Transcribe exactly the line that contains "Datenschutz" and each line that comes after it in the material, the last line included, and nothing more.

DATA PROVIDED:
- - - -

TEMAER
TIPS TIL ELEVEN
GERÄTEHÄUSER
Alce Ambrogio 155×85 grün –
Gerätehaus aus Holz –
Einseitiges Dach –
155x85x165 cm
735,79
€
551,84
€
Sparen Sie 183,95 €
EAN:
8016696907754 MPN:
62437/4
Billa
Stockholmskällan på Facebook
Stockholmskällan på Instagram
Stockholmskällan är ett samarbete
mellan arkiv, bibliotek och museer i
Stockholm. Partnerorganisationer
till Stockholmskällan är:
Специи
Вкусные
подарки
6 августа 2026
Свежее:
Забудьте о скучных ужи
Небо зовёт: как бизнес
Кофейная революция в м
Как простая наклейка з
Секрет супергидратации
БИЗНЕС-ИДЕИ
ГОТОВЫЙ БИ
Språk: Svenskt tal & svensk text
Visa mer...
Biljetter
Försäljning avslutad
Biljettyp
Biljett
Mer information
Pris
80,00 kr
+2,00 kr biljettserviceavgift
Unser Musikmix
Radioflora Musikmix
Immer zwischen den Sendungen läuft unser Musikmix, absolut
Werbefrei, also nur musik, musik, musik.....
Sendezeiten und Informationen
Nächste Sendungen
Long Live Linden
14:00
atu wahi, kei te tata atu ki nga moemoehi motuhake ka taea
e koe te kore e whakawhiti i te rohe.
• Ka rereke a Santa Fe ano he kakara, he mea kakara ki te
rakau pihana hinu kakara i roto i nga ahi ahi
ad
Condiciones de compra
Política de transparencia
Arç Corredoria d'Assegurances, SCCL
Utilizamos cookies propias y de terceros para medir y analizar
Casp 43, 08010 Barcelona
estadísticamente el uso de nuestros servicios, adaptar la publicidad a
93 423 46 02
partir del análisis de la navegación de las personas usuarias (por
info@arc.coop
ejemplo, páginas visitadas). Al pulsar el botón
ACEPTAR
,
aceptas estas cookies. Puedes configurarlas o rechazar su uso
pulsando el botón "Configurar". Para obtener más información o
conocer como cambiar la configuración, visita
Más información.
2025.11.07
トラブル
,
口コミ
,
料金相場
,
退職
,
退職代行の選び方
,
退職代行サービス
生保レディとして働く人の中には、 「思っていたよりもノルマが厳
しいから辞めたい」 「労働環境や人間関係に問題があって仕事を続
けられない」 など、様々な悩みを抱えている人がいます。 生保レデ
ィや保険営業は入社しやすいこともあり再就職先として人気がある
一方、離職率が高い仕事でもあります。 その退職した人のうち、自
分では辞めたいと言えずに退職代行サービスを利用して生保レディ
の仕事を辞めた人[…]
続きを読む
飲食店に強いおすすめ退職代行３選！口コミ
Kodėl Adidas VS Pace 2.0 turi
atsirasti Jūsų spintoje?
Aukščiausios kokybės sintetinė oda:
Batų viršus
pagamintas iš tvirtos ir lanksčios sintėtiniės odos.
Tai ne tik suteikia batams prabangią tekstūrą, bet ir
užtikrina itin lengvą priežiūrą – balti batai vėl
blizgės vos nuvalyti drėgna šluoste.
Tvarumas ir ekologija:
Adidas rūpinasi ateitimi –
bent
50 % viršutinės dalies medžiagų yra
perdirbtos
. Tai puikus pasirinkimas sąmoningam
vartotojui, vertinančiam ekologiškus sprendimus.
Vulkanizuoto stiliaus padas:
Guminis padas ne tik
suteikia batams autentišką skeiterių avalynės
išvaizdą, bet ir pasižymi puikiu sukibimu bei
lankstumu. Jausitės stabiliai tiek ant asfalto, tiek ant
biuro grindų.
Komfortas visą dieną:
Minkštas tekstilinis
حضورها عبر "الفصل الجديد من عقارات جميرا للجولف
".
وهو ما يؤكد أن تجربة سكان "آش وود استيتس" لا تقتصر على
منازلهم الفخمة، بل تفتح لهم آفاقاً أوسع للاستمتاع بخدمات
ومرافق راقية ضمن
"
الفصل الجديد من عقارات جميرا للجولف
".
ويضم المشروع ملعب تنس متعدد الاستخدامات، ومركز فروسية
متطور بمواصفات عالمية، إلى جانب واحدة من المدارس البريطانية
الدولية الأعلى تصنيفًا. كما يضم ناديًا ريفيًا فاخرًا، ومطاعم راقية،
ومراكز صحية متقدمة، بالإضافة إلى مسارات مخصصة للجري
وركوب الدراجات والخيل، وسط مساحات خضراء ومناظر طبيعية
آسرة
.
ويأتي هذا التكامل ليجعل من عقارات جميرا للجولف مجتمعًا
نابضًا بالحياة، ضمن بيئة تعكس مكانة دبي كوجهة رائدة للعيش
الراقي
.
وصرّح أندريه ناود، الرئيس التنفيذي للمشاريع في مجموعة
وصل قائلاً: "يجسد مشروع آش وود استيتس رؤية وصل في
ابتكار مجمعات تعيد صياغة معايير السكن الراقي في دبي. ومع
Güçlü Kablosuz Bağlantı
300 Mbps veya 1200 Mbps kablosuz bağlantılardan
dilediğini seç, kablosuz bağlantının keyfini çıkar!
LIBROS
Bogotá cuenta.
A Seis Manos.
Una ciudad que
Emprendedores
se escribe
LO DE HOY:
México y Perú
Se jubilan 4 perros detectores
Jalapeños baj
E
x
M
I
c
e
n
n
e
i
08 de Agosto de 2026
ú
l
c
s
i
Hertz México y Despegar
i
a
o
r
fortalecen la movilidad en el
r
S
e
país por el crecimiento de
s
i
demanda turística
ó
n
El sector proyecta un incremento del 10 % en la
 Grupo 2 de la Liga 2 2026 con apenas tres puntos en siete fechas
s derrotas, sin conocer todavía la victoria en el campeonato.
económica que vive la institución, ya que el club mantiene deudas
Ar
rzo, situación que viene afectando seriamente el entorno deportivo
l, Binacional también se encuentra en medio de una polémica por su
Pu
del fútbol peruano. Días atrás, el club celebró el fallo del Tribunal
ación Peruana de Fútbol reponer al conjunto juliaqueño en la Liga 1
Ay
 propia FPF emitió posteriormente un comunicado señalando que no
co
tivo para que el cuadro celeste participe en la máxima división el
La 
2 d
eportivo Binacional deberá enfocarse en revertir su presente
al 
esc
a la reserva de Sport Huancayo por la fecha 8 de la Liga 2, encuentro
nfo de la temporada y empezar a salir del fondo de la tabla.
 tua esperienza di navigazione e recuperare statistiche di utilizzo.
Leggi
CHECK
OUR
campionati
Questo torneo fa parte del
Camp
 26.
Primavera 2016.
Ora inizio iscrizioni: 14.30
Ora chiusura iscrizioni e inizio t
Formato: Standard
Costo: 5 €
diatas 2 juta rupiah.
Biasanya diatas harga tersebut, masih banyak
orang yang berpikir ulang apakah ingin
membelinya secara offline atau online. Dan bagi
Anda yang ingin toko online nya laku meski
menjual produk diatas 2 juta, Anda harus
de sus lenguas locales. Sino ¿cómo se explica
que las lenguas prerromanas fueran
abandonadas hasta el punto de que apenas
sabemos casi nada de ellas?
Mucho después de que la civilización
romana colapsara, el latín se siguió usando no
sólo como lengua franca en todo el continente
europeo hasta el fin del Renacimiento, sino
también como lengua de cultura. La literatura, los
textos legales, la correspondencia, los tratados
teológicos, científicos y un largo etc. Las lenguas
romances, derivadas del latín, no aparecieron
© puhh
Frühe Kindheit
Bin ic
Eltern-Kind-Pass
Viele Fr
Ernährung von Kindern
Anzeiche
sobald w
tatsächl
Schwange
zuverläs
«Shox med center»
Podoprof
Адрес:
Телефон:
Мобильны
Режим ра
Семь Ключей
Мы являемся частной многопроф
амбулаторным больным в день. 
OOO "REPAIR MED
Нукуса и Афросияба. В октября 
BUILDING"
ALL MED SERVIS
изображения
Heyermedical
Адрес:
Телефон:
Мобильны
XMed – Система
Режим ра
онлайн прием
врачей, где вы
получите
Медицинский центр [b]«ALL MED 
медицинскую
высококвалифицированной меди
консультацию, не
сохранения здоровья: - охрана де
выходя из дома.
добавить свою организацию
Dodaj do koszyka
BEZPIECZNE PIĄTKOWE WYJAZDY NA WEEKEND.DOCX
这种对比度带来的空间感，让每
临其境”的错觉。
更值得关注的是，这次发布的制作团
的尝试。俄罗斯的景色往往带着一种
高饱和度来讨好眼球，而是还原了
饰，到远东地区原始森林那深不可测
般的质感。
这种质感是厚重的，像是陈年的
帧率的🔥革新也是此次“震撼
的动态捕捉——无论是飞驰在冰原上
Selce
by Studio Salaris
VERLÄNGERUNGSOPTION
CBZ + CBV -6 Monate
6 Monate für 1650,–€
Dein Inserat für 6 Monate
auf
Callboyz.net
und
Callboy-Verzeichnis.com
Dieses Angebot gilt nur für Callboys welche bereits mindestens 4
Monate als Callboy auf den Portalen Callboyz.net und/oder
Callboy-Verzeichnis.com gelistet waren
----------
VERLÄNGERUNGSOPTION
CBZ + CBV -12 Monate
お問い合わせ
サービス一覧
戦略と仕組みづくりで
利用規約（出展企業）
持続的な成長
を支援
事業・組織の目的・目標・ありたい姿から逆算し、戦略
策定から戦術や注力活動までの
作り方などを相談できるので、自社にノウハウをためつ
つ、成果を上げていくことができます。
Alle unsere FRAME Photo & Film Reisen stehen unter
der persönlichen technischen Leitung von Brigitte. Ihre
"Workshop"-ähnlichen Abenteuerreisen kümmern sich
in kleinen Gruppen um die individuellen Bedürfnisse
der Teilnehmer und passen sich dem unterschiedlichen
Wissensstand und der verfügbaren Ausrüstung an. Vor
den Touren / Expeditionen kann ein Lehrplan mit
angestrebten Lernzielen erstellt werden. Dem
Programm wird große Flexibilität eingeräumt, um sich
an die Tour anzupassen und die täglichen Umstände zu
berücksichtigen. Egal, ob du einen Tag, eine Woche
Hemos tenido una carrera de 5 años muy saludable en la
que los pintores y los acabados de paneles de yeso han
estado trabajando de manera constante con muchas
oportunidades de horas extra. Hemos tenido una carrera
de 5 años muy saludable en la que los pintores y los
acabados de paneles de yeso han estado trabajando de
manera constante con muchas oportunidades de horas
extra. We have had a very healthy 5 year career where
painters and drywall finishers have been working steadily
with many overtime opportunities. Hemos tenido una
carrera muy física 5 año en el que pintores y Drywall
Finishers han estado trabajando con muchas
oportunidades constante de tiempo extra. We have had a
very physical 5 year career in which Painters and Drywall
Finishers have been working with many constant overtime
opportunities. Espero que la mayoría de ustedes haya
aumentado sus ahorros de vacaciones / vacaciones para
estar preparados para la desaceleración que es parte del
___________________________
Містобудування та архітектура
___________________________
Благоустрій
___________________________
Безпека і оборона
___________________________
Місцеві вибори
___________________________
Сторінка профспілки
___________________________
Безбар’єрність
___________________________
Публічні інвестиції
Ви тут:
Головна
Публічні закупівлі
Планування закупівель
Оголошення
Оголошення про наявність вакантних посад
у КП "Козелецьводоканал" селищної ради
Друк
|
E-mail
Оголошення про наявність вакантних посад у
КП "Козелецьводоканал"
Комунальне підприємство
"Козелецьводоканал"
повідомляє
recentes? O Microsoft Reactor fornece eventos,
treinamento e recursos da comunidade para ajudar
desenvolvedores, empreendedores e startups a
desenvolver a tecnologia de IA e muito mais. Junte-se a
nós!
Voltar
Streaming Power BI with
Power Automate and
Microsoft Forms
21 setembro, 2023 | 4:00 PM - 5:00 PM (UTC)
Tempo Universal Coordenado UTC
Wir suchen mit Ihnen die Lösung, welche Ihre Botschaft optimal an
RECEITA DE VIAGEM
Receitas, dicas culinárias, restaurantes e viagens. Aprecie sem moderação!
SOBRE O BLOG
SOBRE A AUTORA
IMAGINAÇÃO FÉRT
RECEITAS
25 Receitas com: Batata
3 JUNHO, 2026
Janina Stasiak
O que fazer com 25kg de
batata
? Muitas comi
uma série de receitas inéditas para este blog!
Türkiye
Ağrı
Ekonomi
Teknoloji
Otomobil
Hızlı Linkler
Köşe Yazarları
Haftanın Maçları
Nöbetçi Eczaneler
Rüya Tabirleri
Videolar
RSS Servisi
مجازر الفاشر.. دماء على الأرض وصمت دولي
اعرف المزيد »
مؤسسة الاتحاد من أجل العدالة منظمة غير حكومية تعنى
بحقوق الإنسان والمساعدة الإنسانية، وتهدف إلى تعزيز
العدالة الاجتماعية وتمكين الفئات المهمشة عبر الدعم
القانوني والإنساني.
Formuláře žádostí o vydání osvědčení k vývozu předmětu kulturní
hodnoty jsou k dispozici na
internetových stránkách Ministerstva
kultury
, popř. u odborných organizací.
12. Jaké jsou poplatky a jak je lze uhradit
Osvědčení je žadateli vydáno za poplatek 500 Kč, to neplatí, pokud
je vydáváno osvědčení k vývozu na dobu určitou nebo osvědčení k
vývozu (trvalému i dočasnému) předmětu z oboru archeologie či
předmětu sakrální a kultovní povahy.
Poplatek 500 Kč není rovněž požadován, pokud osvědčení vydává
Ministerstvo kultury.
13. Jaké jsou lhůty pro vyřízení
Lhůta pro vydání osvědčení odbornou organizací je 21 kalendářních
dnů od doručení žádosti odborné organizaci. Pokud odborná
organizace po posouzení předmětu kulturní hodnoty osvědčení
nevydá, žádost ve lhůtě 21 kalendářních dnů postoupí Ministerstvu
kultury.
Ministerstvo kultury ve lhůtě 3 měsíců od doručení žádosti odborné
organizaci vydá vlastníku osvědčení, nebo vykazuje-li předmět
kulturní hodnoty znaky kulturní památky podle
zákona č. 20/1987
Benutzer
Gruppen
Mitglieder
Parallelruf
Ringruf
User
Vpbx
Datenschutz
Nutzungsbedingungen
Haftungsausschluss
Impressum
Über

- - - -

FINISHED TASK:
Datenschutz
Nutzungsbedingungen
Haftungsausschluss
Impressum
Über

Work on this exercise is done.